Açıklamada, dört ülkenin bölgede artan gerilim ile İran’ın “istikrarı bozan faaliyetlerinin yol açtığı tehditler” konusunda endişesi dile getirilirken, bunlara örnek olarak 12 Mayıs ve 13 Haziran’da petrol tankerlerine yönelik saldırılar gösterildi.
Bu saldırıların uluslararası su yollarına tehdit oluşturduğu kaydedilen açıklamada, “İran’ı, bölgesel istikrarı tehdit eden eylemlerini durdurmaya ve gerilimleri azaltmak için diplomatik çözümler aramaya çağırıyoruz.” ifadesi kullanıldı.

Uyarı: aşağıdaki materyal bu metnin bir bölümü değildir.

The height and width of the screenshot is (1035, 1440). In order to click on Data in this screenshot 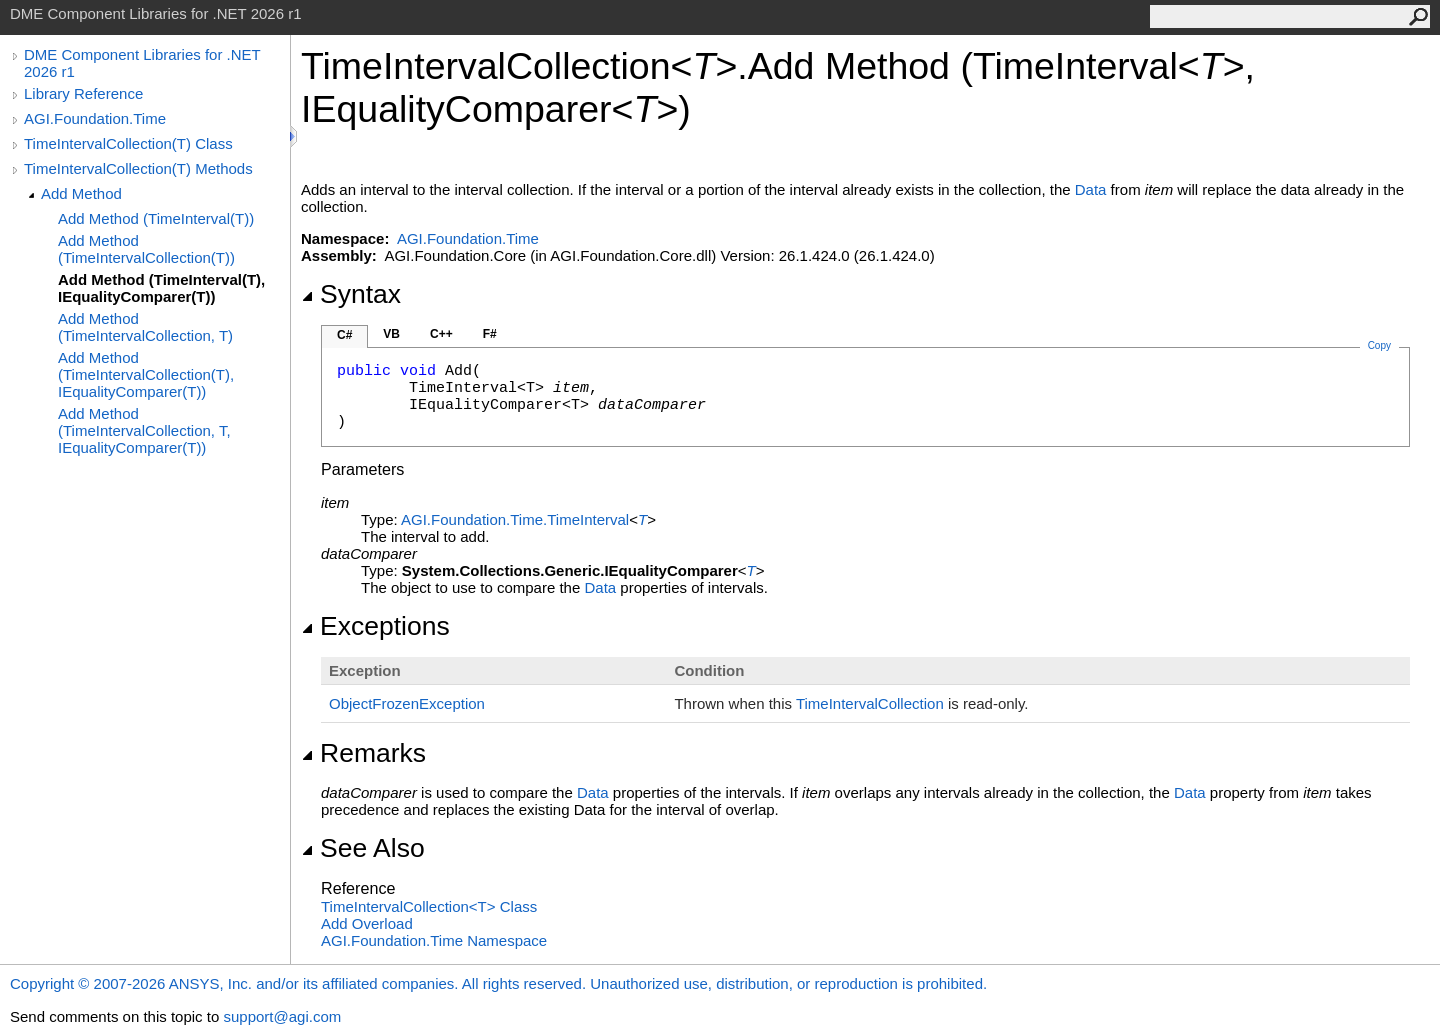, I will do `click(1091, 189)`.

İran yapımı füze ve insansız hava araçları kullanılarak, Suudi Arabistan’ı hedef alan Husi saldırılarından da endişe duyulduğu belirtilen açıklamada, özellikle 12 Haziran’da Abha Havaalanına yönelik saldırı kınanarak, “İran destekli Husilere bu tür saldırılarına derhal son vermesi çağrısında bulunuyoruz.” talebine yer verildi.
Yemen’deki barış sürecine olan desteğin yinelendiği açıklamada, tarafların Hudeyde Anlaşmasının uygulanmasının hızlandırılması için ortak Yeniden Düzenleme Koordinasyon Komitesine yapıcı bir şekilde katılmaları istendi.
Açıklamada, “Husileri, Salif ve Ras-Issa limanlarından tamamen çekilmeye çağırıyoruz.” ifadesi de yer aldı.
Açıklamada ayrıca, Stockholm Anlaşmasının uygulanmasının, Yemen’de çatışmaya son verecek kalıcı bir siyasi uzlaşma için bir süreci başlatma fırsatı sunacağı belirtildi.